- **AIM OF THE EXERCISE**
The whole answer is the data below, retyped exactly.
RECORDS Start Marker
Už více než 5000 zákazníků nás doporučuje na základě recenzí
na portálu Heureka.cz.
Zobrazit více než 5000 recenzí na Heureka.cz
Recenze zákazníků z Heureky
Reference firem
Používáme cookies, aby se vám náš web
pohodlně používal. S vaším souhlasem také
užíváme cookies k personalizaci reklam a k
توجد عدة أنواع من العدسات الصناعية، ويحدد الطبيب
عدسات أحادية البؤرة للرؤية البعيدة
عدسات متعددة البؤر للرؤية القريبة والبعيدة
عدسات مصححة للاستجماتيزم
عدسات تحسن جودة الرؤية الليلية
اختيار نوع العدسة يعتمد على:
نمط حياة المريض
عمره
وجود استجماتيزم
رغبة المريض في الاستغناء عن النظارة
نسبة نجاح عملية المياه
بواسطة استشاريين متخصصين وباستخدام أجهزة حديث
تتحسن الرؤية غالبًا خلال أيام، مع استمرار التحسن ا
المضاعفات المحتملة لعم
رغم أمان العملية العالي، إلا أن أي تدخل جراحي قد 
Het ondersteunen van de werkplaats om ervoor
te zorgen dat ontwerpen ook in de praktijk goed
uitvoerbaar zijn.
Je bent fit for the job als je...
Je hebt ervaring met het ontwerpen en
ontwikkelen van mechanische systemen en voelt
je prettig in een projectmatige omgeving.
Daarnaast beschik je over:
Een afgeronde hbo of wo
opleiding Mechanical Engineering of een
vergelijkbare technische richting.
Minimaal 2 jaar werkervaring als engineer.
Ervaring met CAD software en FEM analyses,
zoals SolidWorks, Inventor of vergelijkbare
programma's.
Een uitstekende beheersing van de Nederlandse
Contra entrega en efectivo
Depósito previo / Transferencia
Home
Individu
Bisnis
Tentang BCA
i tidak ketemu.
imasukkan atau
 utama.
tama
RECORDS End Marker
- **OUTPUT**
Už více než 5000 zákazníků nás doporučuje na základě recenzí
na portálu Heureka.cz.
Zobrazit více než 5000 recenzí na Heureka.cz
Recenze zákazníků z Heureky
Reference firem
Používáme cookies, aby se vám náš web
pohodlně používal. S vaším souhlasem také
užíváme cookies k personalizaci reklam a k
توجد عدة أنواع من العدسات الصناعية، ويحدد الطبيب
عدسات أحادية البؤرة للرؤية البعيدة
عدسات متعددة البؤر للرؤية القريبة والبعيدة
عدسات مصححة للاستجماتيزم
عدسات تحسن جودة الرؤية الليلية
اختيار نوع العدسة يعتمد على:
نمط حياة المريض
عمره
وجود استجماتيزم
رغبة المريض في الاستغناء عن النظارة
نسبة نجاح عملية المياه
بواسطة استشاريين متخصصين وباستخدام أجهزة حديث
تتحسن الرؤية غالبًا خلال أيام، مع استمرار التحسن ا
المضاعفات المحتملة لعم
رغم أمان العملية العالي، إلا أن أي تدخل جراحي قد 
Het ondersteunen van de werkplaats om ervoor
te zorgen dat ontwerpen ook in de praktijk goed
uitvoerbaar zijn.
Je bent fit for the job als je...
Je hebt ervaring met het ontwerpen en
ontwikkelen van mechanische systemen en voelt
je prettig in een projectmatige omgeving.
Daarnaast beschik je over:
Een afgeronde hbo of wo
opleiding Mechanical Engineering of een
vergelijkbare technische richting.
Minimaal 2 jaar werkervaring als engineer.
Ervaring met CAD software en FEM analyses,
zoals SolidWorks, Inventor of vergelijkbare
programma's.
Een uitstekende beheersing van de Nederlandse
Contra entrega en efectivo
Depósito previo / Transferencia
Home
Individu
Bisnis
Tentang BCA
i tidak ketemu.
imasukkan atau
 utama.
tama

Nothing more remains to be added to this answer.